A solution of the problem of topology of a hydrogen bond net in a triple helix of collagen is suggested on the basis of an analysis of thermodynamic data on denaturation of phylogenetically different collagen [T. V. Burjanadze (1982), Vol. 21, pp. 1489-1501; T. V. Burjanadze, E. I. Tiktopulo, and P. L. Privalov (1987), Dokl. Akad. Nauk.

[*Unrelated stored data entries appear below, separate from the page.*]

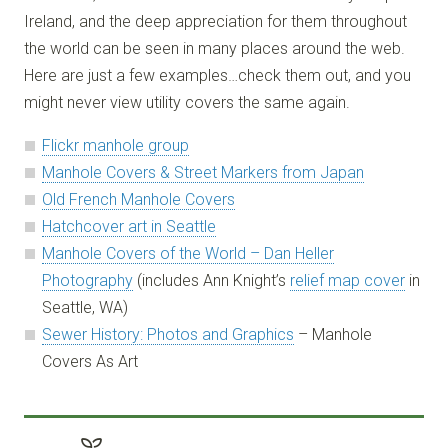
Ireland, and the deep appreciation for them throughout
the world can be seen in many places around the web.
Here are just a few examples…check them out, and you
might never view utility covers the same again.
Flickr manhole group
Manhole Covers & Street Markers from Japan
Old French Manhole Covers
Hatchcover art in Seattle
Manhole Covers of the World – Dan Heller
Photography
(includes Ann Knight’s
relief map cover
in
Seattle, WA)
Sewer History: Photos and Graphics
– Manhole
Covers As Art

USSR, Vol. 293, pp. 720-724] as well as on the earlier evaluation of the energy of the OH group of the 4-hydroxyproline bond [A. R. Ward and P. Mason (1973), Journal of Molecular Biology, Vol. 29, pp. 431-435]. It is shown that only the water-bridged collagen structure [G. N. Ramachandran and R. Chandrasekharan (1968), Biopolymers, Vol. 6, pp. 1649-1661; G. N. Ramachandran, M. Bansal, and R. S. Bhatnagar (1973), Biochimica Biophysica Acta, Vol. 322, pp. 166-171; M. Bansal, C. Ramakrishnan, and G. N. Ramachandran (1975), Proceedings of the Indian Academy of Sciences, Vol. 82, pp. 152-164] can explain both the change of thermostability upon proline hydroxylation [J. Rosenbloom, M. Harsch, and S. Jimenez (1973), Archives of Biochemistry and Biophysics, Vol. 158, pp. 478-484] and its phylogenetic change [T. V. Burjanadze (1982)].